Así que, si desea ver el mal personificado, no busque en las películas de exorcismos. Baste ver el rostro de muchos funcionarios de Estado con su mirada vacía, ausente, velada y opaca. Baste oír sus discursos plagados de mentiras y falsedades. Baste tener a ojos vistas sus traiciones al pueblo de Guatemala y tendrá al mismísimo chamuco enfrente, aunque no huela a azufre sino al aroma de algún perfume caro.
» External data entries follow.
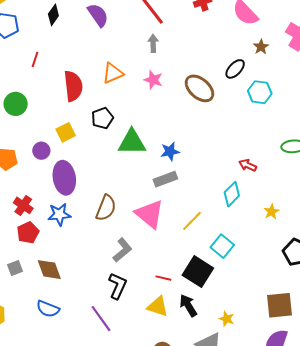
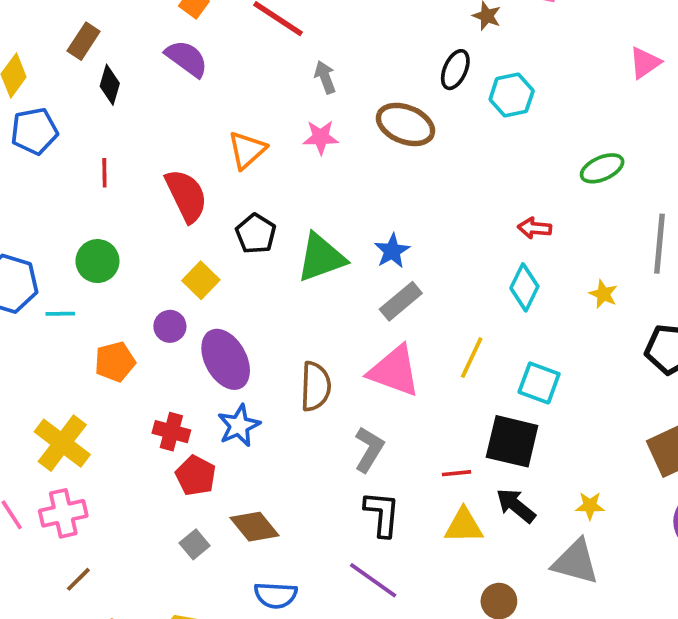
gray arrow: (153, 43) -> (325, 77), moved

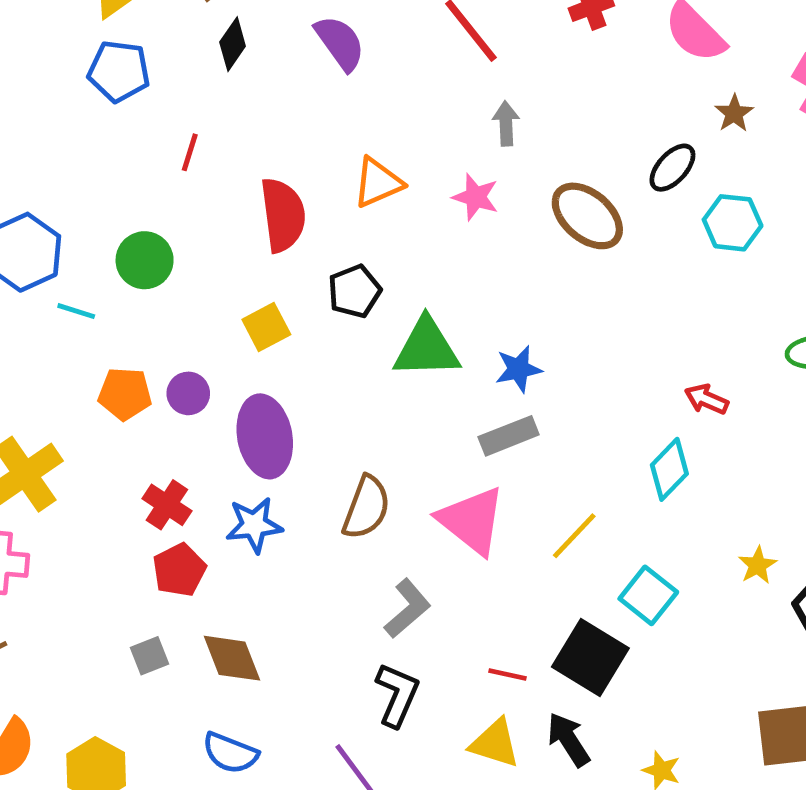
yellow star: (603, 294) -> (758, 565), moved
purple circle: (170, 326) -> (188, 393), moved

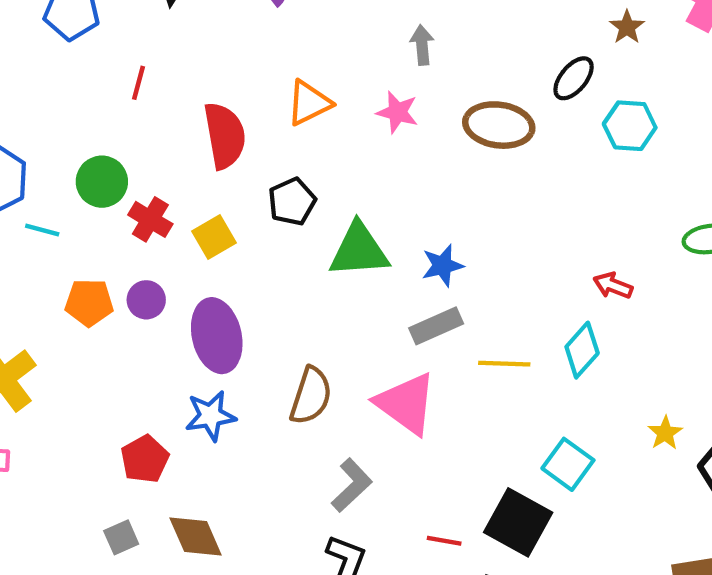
brown ellipse: (587, 216) -> (499, 125), turned -30
red cross: (167, 505) -> (150, 219), moved
yellow line: (574, 536) -> (504, 364), moved, turned 51

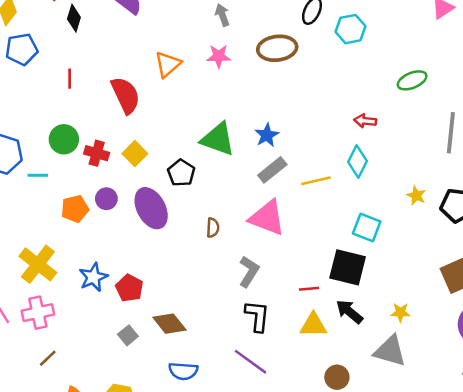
black pentagon: (292, 202) -> (181, 173), moved
green triangle: (359, 250) -> (218, 139), turned 39
brown semicircle: (311, 396) -> (213, 228), size x0.6
blue star: (210, 416) -> (93, 277), moved

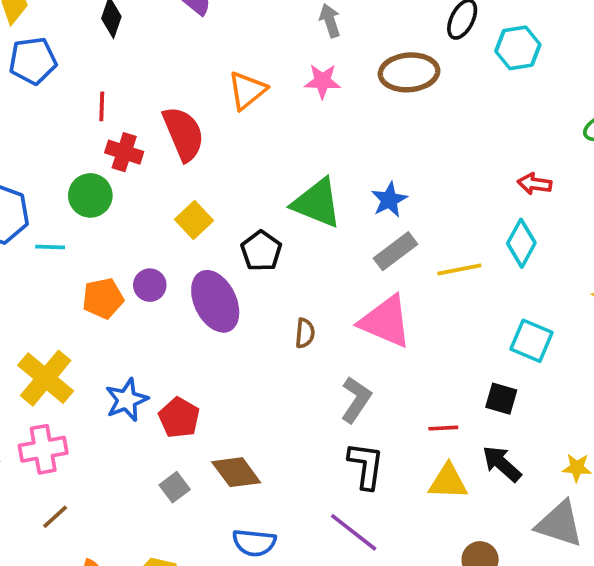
red cross: (97, 153) -> (124, 152), moved
black square: (348, 267) -> (501, 399), size x0.6

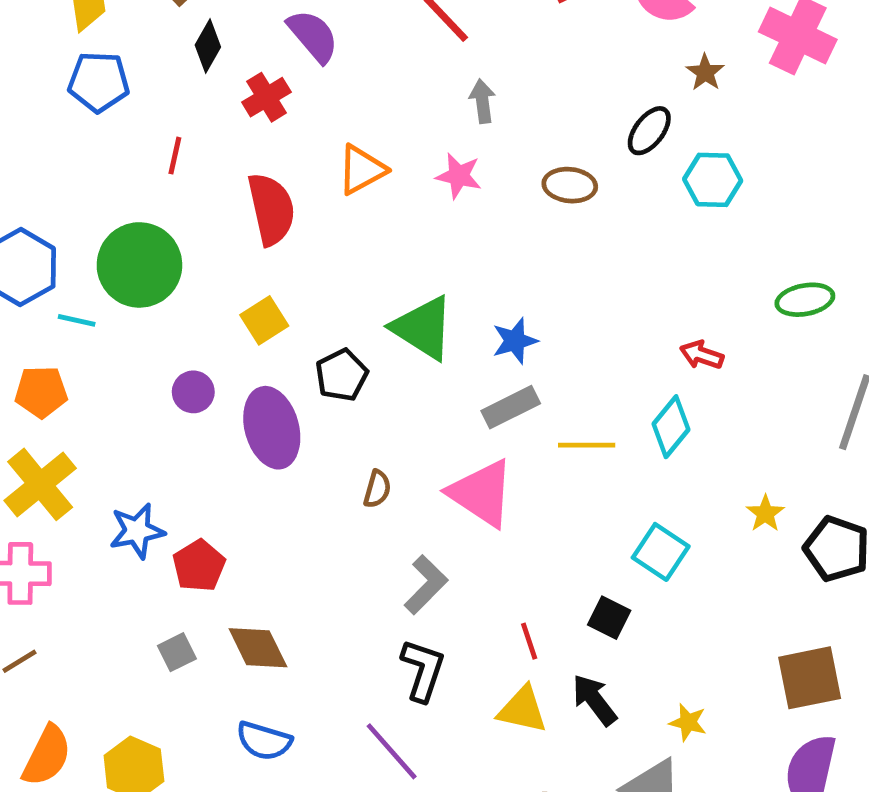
brown ellipse: (409, 72) -> (570, 185), size x0.7
red cross: (124, 152) -> (266, 97), moved, turned 30
green circle: (90, 195) -> (139, 265), size x1.5
orange pentagon: (103, 298) -> (41, 392), moved
red line: (443, 428) -> (529, 641), turned 64

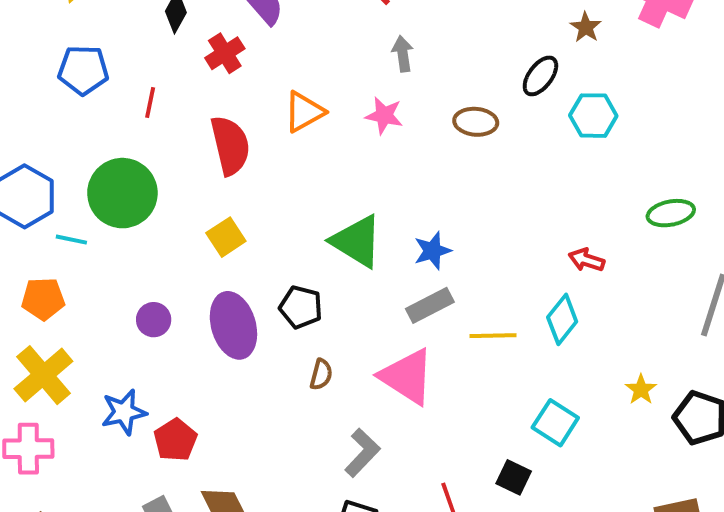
blue pentagon: (99, 82) -> (83, 70), moved
black pentagon: (342, 375) -> (301, 307), moved, turned -30
purple circle: (193, 392) -> (154, 320), moved

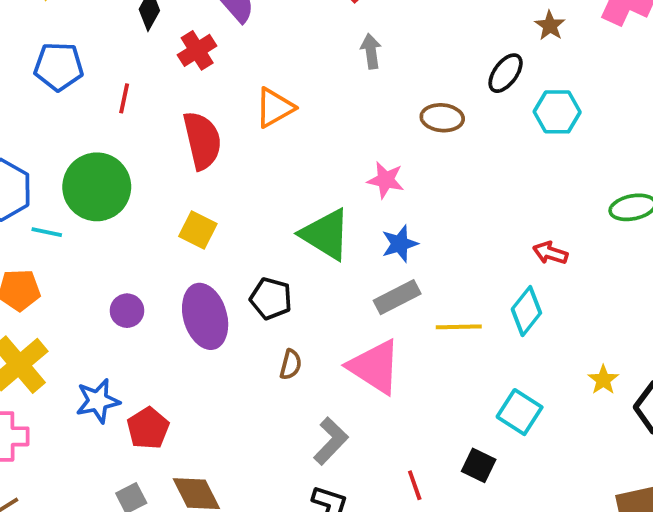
pink star: (384, 115) -> (386, 180), moved
yellow square: (226, 237) -> (198, 230), turned -30

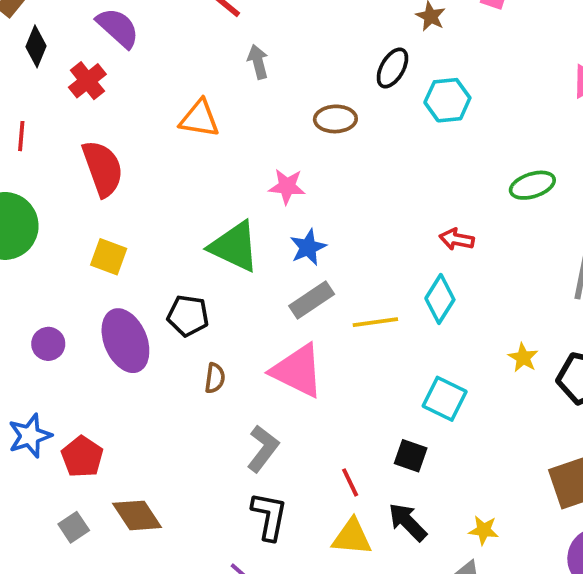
orange triangle: (275, 108) -> (199, 119), moved, turned 45

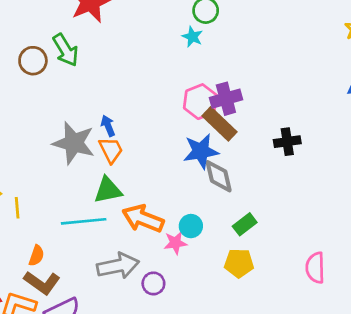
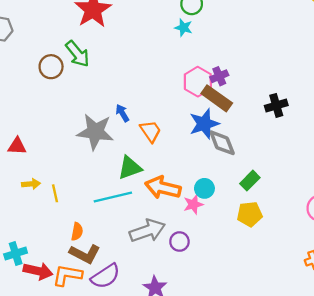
purple cross: (226, 99) -> (219, 76), size x0.7
orange trapezoid: (111, 150) -> (151, 131), moved

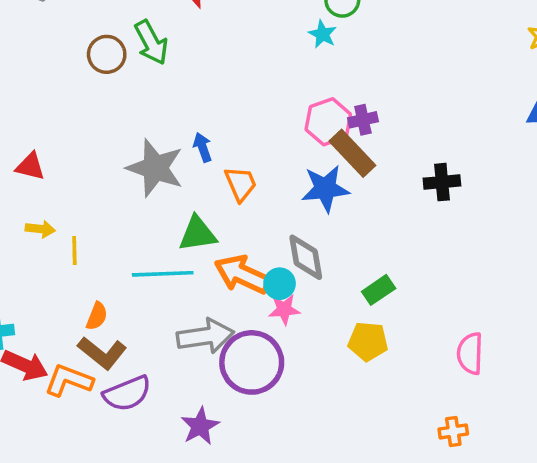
gray diamond: (222, 143) -> (306, 257), moved
cyan circle: (204, 188) -> (280, 284), moved
purple circle: (179, 242) -> (252, 362), size x2.0

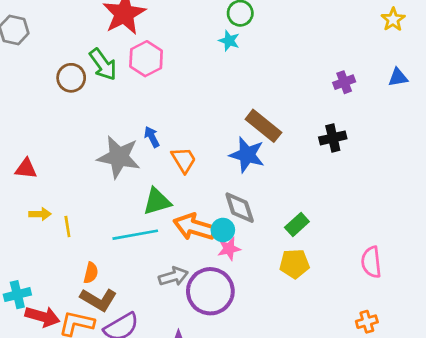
purple cross: (363, 120) -> (344, 82), moved
pink hexagon: (328, 122) -> (146, 59), moved
blue star: (325, 189) -> (247, 155), turned 30
gray arrow: (205, 336) -> (173, 276), size x0.7

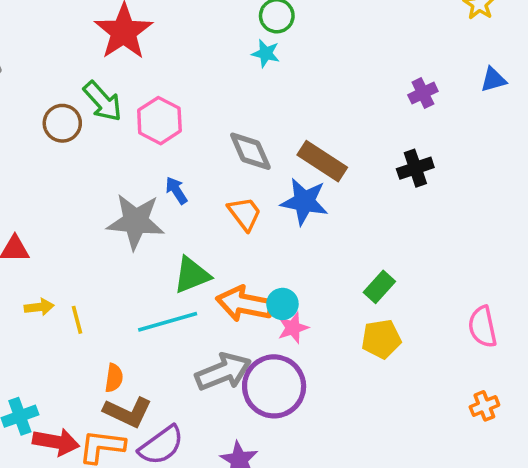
pink hexagon: (146, 59) -> (159, 121), moved
orange trapezoid: (184, 160) -> (245, 213), moved
gray diamond: (240, 208) -> (250, 151), moved
gray arrow: (173, 276) -> (223, 372), size x1.4

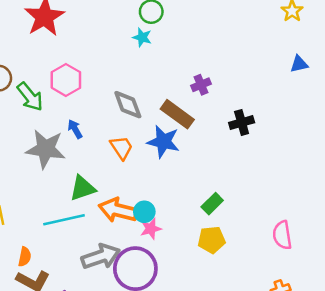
purple cross: (423, 93) -> (201, 85), moved
green arrow: (103, 101) -> (30, 97), moved

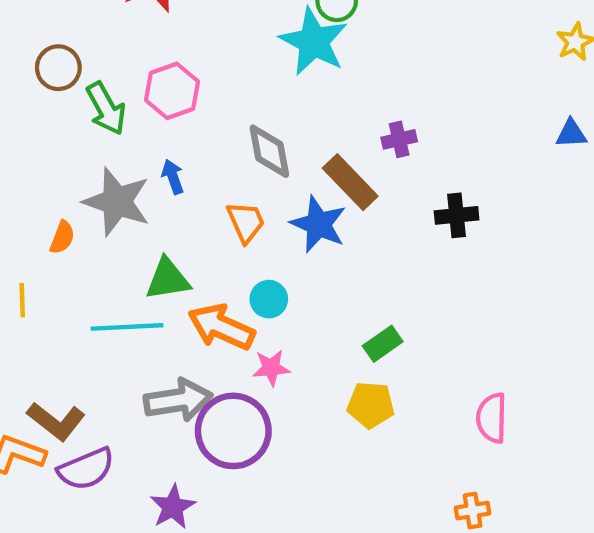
cyan star: (142, 37) -> (314, 42), size x2.0
cyan circle: (144, 212) -> (269, 299), moved
orange semicircle: (25, 257) -> (62, 237), moved

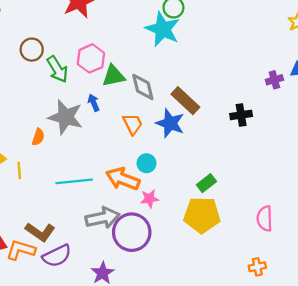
purple cross: (399, 139) -> (274, 80), moved
green triangle: (168, 279) -> (113, 76), moved
yellow pentagon: (371, 405) -> (202, 215), size x1.5

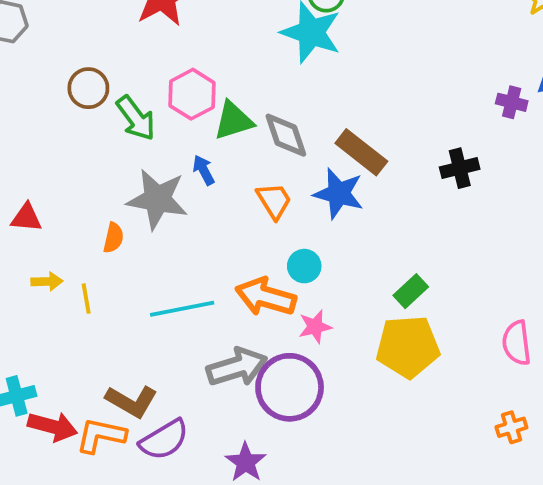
purple cross: (274, 80) -> (512, 102), turned 35

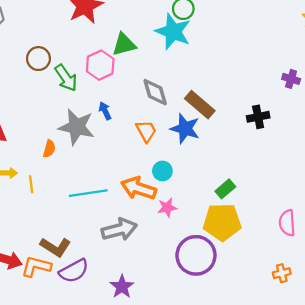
green triangle: (233, 121) -> (124, 44), moved
purple circle: (290, 387) -> (196, 255), moved

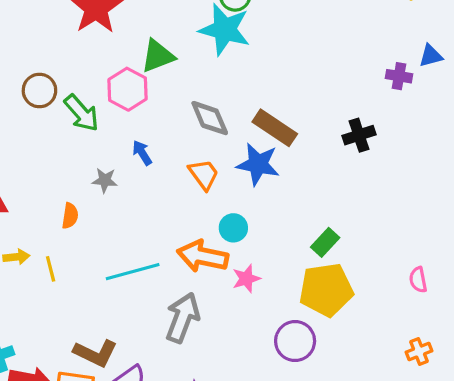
gray star: (77, 127) -> (105, 180), size x0.5
pink semicircle: (287, 223) -> (418, 280), size x0.7
gray arrow: (119, 229) -> (183, 318), turned -48
purple circle: (196, 255) -> (295, 341), size x0.7

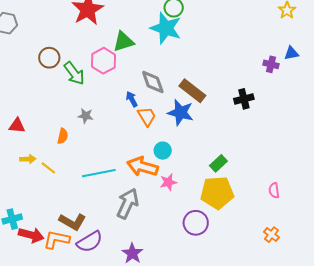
blue arrow: (142, 153) -> (132, 99), moved
yellow line: (51, 269) -> (48, 168), turned -42
orange cross: (419, 352) -> (271, 235), turned -35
«Los ojos son las ventanas del alma», dijo el jesuita Javier Rojas, y a la vez explicó: «Me cautivan los ojos que irradian sencillez, transparencia y sorpresa. Estoy convencido de que la mirada de una persona dice mucho de quién es ella». Y también explicitó sobre la contradicción: «Da pena ver miradas tan tristes, tan vacías, tan superficiales e incluso, perdidas», y cerró luego su alocución magistralmente: «Por eso cautivan los ojos de las personas que transmiten frescura y libertad»[2].
Amigo lector, sepa usted que, el mal, no tiene mirada de frescura ni de libertad.